C'est un texte qui a beaucoup fait réagir, notamment du côté de la défenseure des droits, Claire Hédon. Mais aussi à l’international : trois experts du conseil des droits de l’Homme des Nations Unies ont mis en garde la France contre les atteintes portées notamment au droit à la vie privée, au droit à la liberté d’expression et d’opinion ou encore au droit à la liberté d’association et de réunion pacifique.
"Ce texte recèle un ensemble de dispositions extrêmement liberticides, s'inquiète Sarah Massoud, la secrétaire nationale du Syndicat de la magistrature. Pour beaucoup, ces dispositions vont avoir des conséquences sur la gestion du maintien de l'ordre, qui n'est pas un maintien de l'ordre de la désescalade."
Cette proposition de loi, qui doit solennellement être votée ce mardi 24 novembre à l'Assemblée nationale, contient plusieurs mesures, notamment pour élargir le recours à la sécurité privée, ou encore pour encadrer l’usage des drones pour faciliter la surveillance des manifestations sur la voie publique.
Mais une disposition met particulièrement le feu au poudre : l’article 24, qui prévoit de punir d’an de prison et de 45.000 euros d’amende la diffusion de "l’image du visage ou de tout autre élément d’identification" d’un policier ou d’un gendarme en intervention lorsque celle-ci a pour but de porter "atteinte à son intégrité physique ou psychique".
Disposition très contestée, mais que le ministre de l’Intérieur, Gérald Darmanin, a défendu coûte que coûte à l’Assemblée.
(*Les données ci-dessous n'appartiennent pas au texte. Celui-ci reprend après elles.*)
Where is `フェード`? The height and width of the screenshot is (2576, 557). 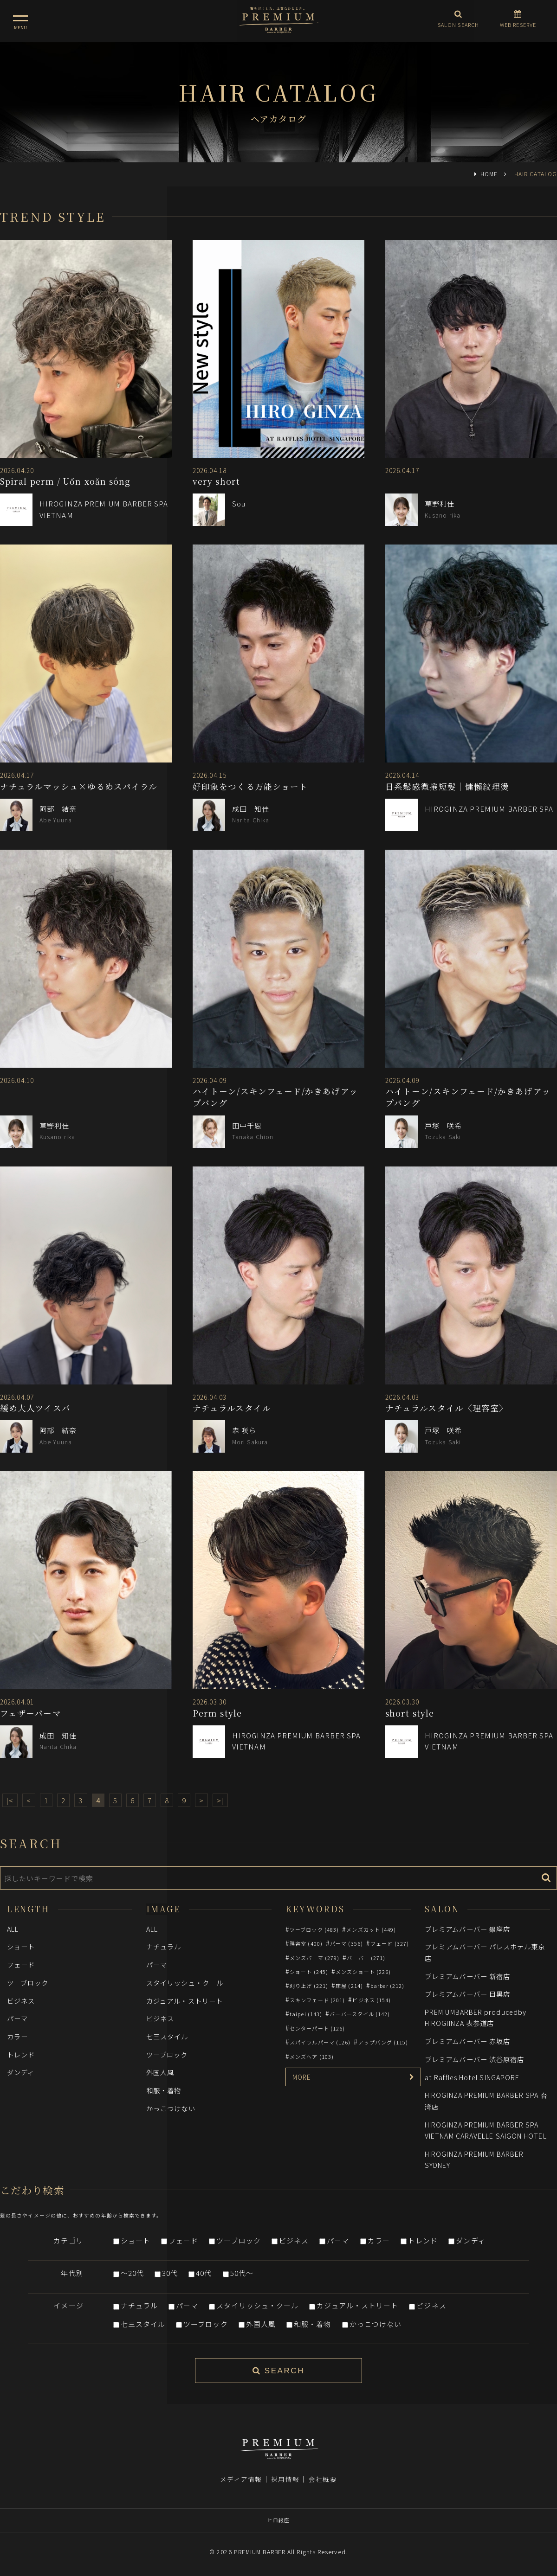 フェード is located at coordinates (21, 1964).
Même s'il n’est pas le seul à l’avoir voulue. "Ça ne peut pas être la lubie d'un ministre de l'Intérieur, ça a été forcément discuté avec la Chancellerie", rappelle Alexis Massart, directeur de l’école européenne de sciences politiques et sociales de l'Université catholique de Lille.
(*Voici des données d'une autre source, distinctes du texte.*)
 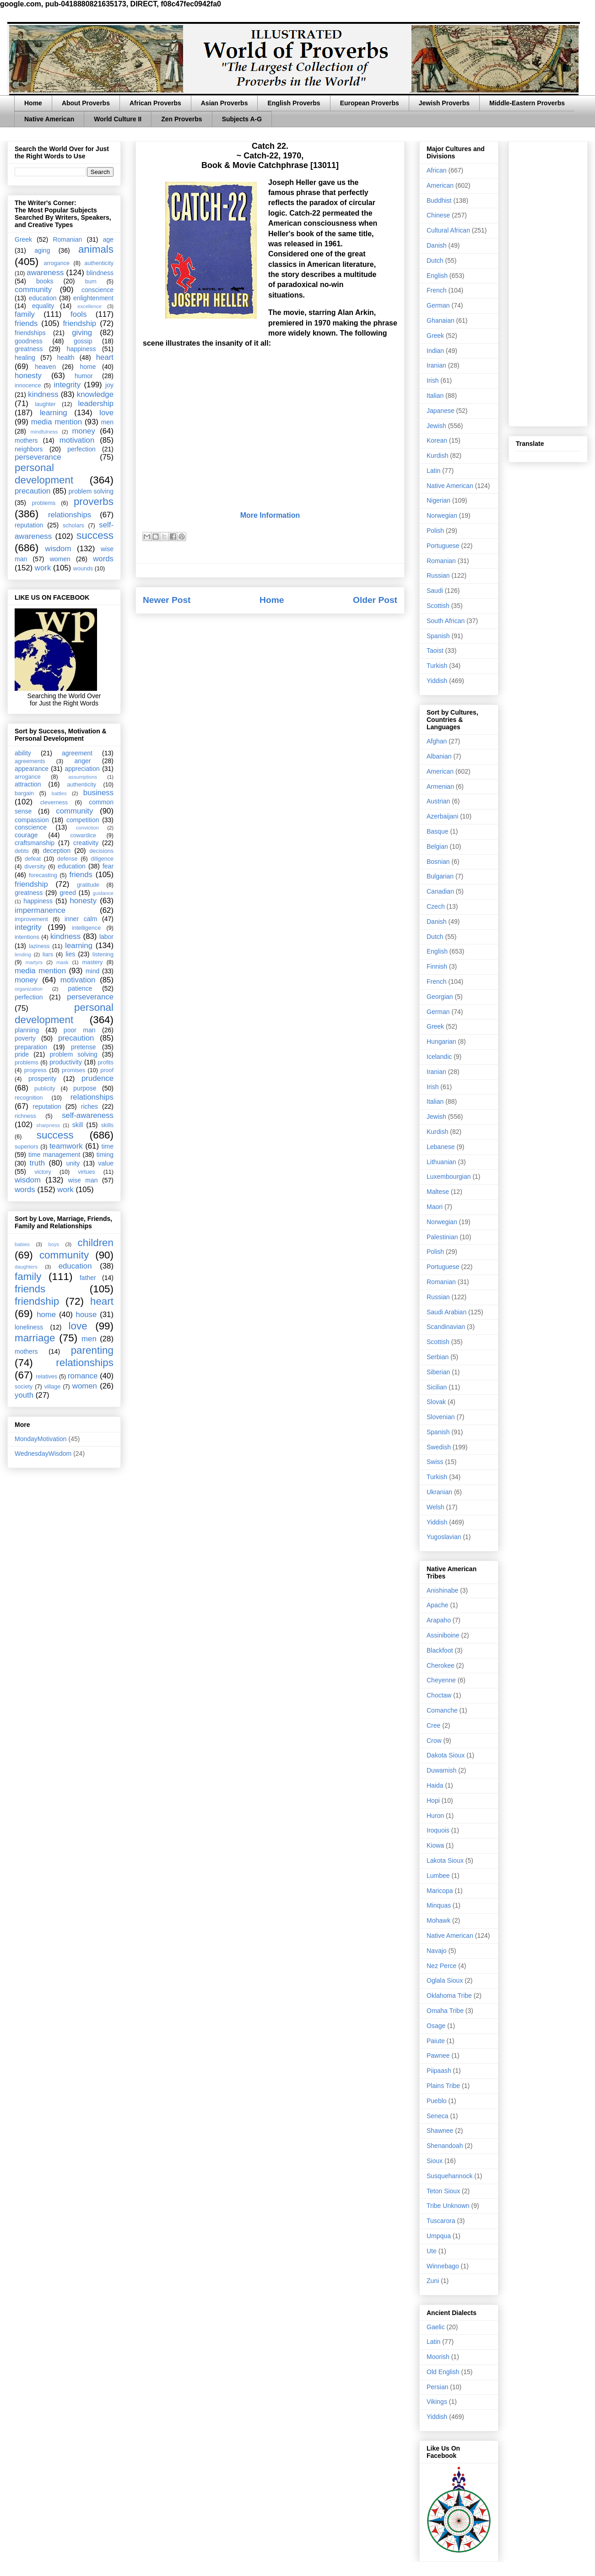 What do you see at coordinates (82, 1376) in the screenshot?
I see `romance` at bounding box center [82, 1376].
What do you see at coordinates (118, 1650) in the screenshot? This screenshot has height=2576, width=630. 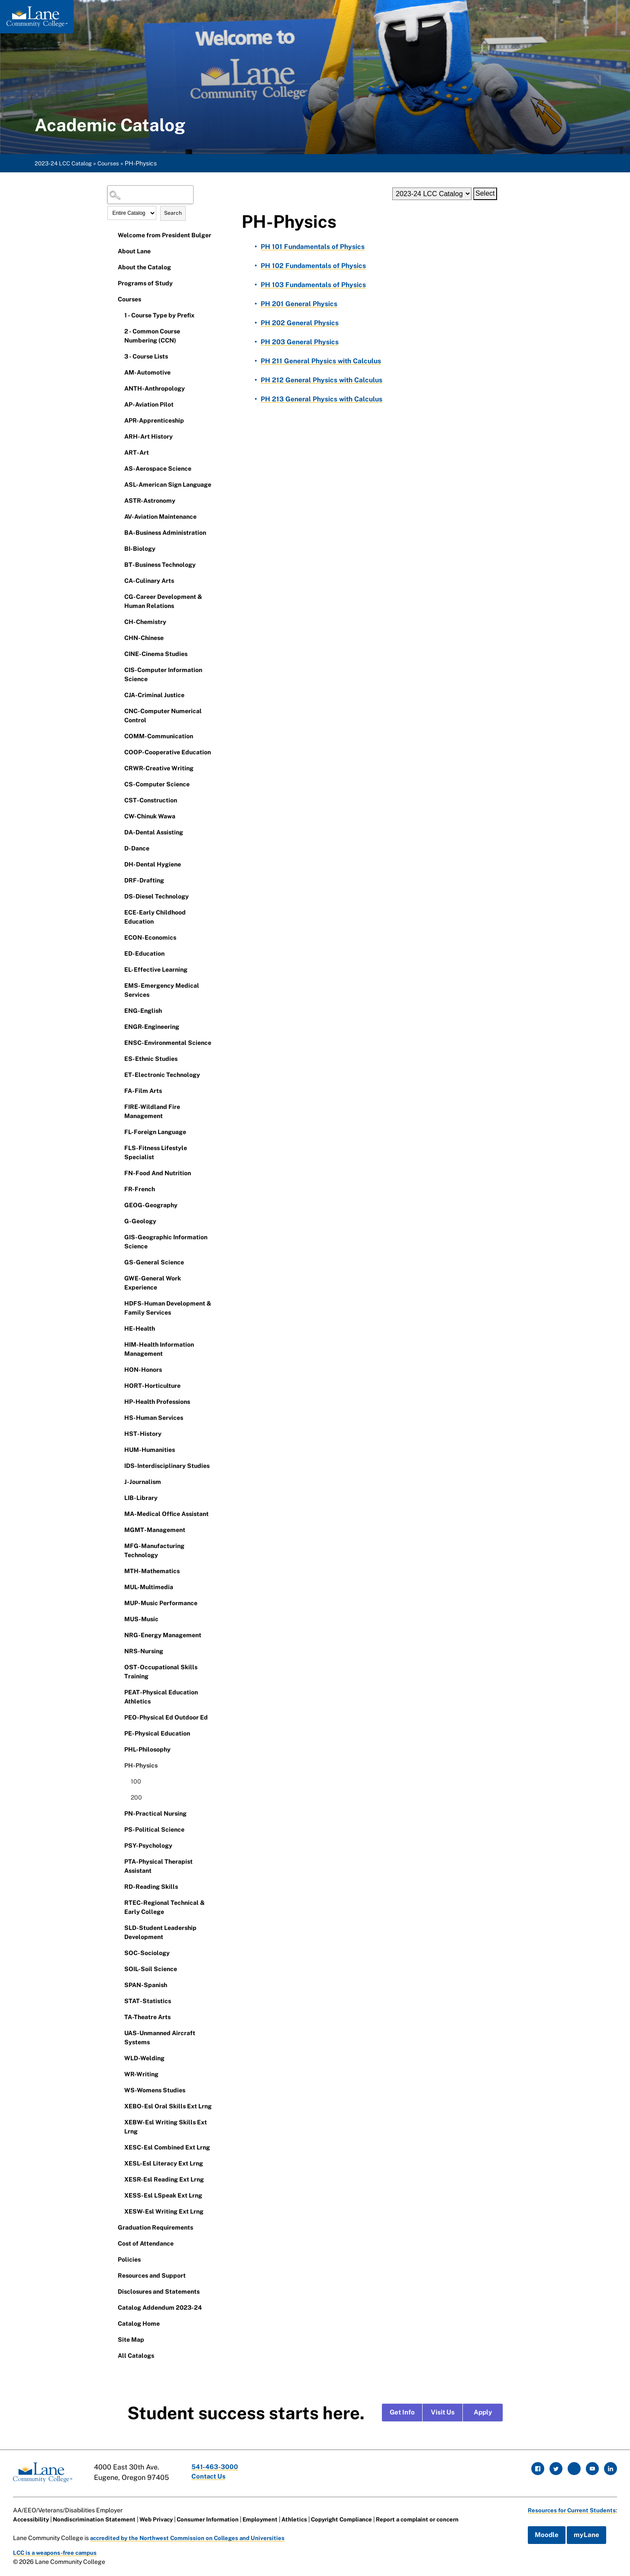 I see `[Show More of NRS-Nursing]` at bounding box center [118, 1650].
Pour calmer la gronde, un amendement gouvernemental a précisé que cet article 24 ne pouvait pas porter préjudice au droit d’informer. Malgré tout, les rédactions se sont inquiétées des propos récemment tenus par le ministre de l’Intérieur. Dans une tribune publiée la semaine dernière, de nombreux médias ont prévenu qu’ils refuseraient d’accréditer des journalistes pour couvrir les manifestations. "Il y a un autoritarisme de l'État qui ne sait pas se faire respecter, s'agace Emmanuel Poupard, le premier secrétaire général du syndicat des journalistes (SNJ). On a l'impression que de vouloir protéger les forces de l'ordre revient à protéger le gouvernement qui en est état d'urgence permanent dans ce pays depuis plusieurs années."
La France est-elle pour autant un pays autoritaire ? Non, selon Luc Rouban, directeur de recherche au CNRS et membre du Centre de recherches politiques de Sciences Po. "Dans un régime autoritaire, vous avez une limitation des libertés publiques, vous n'avez pas d'indépendance de la justice, vous avez une censure sur la presse, parfois vous avez un régime de parti unique", explique-t-il.
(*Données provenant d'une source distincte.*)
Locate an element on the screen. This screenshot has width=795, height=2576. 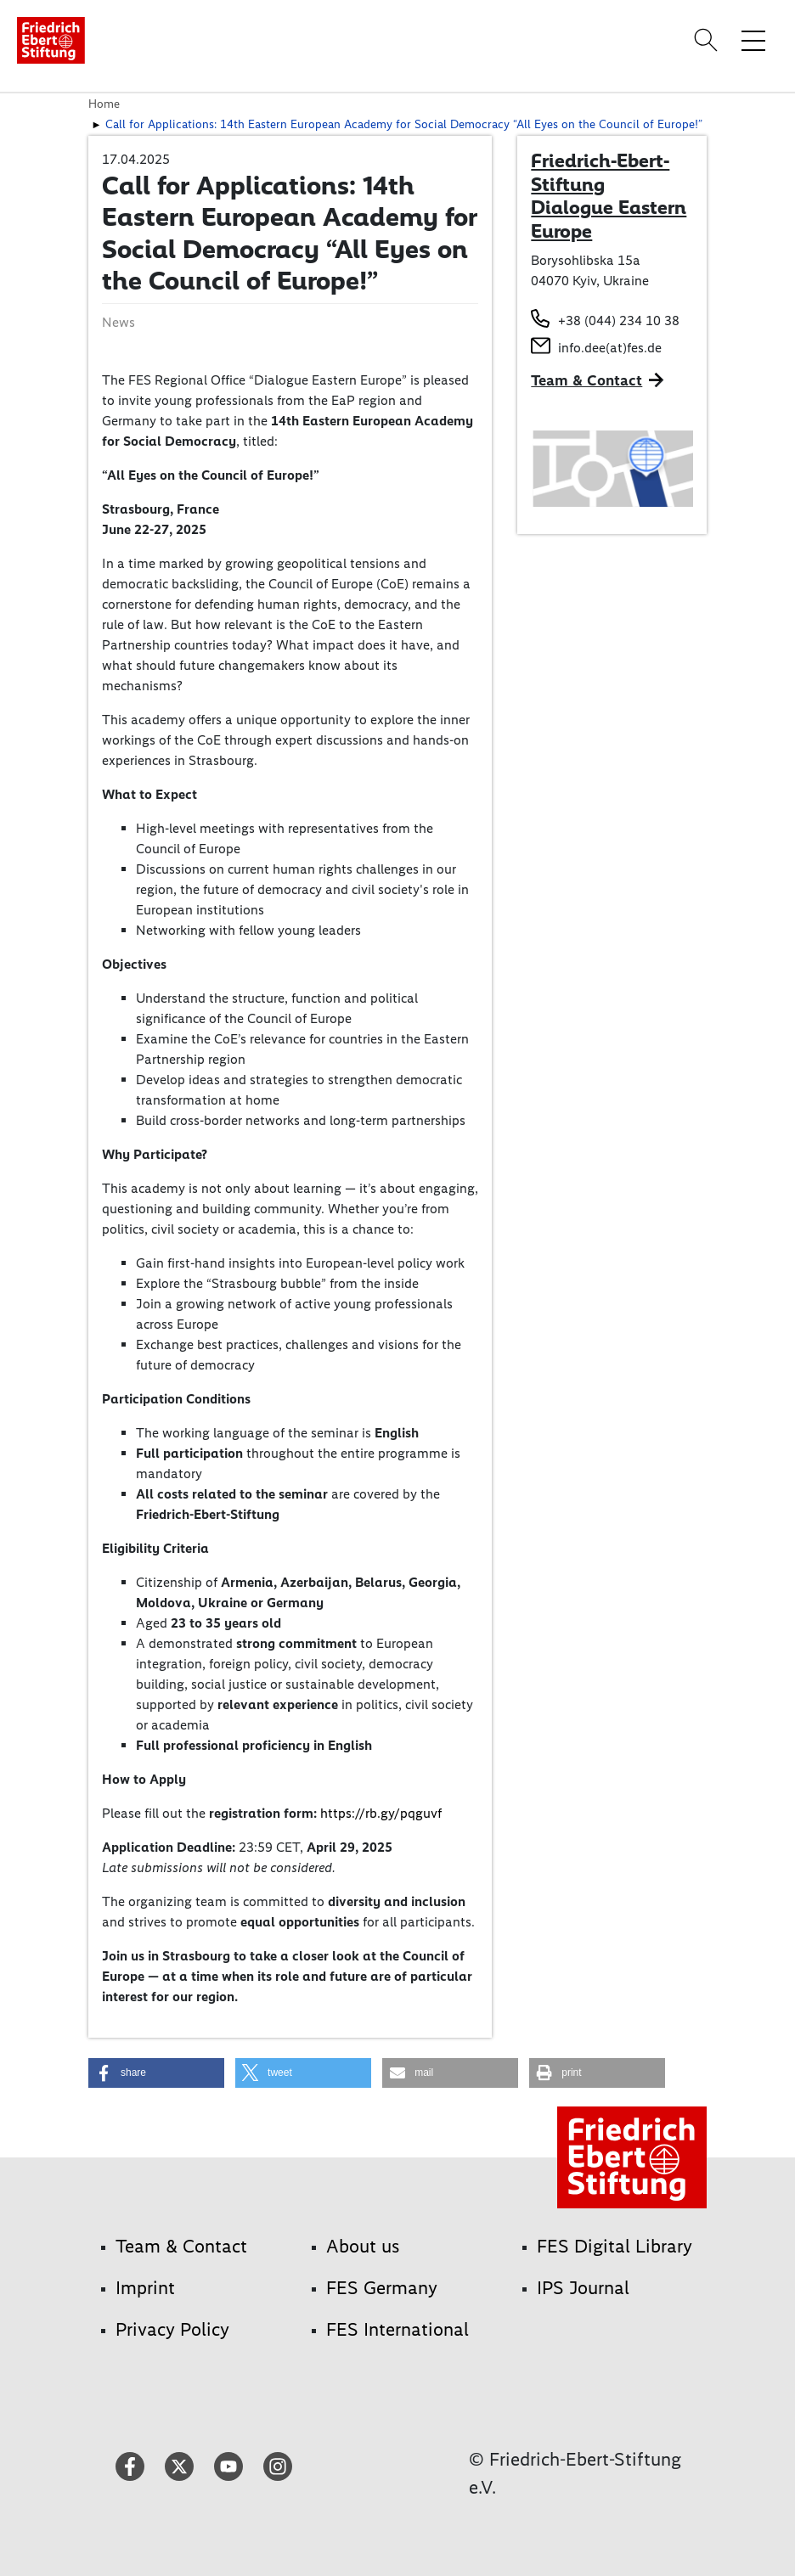 About us is located at coordinates (363, 2246).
Pour Jean-Pierre Denis, le directeur du développement éditorial du groupe Bayard, le problème, c’est surtout l’accumulation des restrictions, justifiées notamment par le contexte sanitaire ou sécuritaire. "C'est une tendance de l'époque à donner des petits coups de canif aux libertés publiques qui, parfois, sont justifiés. Le tableau général me semble inquiétant. Il faut résister ou en tout cas, il faut faire extrêmement attention", alerte-t-il.
Pour faire attention, il y a bien sûr le contrôle des institutions, et notamment du Conseil constitutionnel, comme le rappelle Dominique Chagnollaud, constitutionnaliste. Il pointe toutefois la faiblesse du contrôle parlementaire. "Dans les autres démocraties proches de nous, comme la Grande-Bretagne, le Parlement est associé de très près par des votes, des consultations, explique-t-il. En France, c'est un système de plus en plus vertical et qui n'associe pas le Parlement. La France est le pays en Europe où le contrôle parlementaire est le plus faible."
Autre phénomène qui explique peut-être aussi ce sentiment d’un État prédominant : le contexte constitutionnel et politique, qui est favorable à Emmanuel Macron, d’après Luc Rouban. "Ce que nous vivons actuellement, c'est une certaine interprétation de la Ve République qui donne au Président beaucoup de pouvoir dans un cadre parfaitement légal, rappelle-t-il. Emmanuel Macron a la majorité avec lui. Vous avez une configuration insitutionnelle et politique très particulière." Quoi qu'il en soit, la proposition de loi sur la sécurité globale pourrait arriver au Sénat en janvier 2021.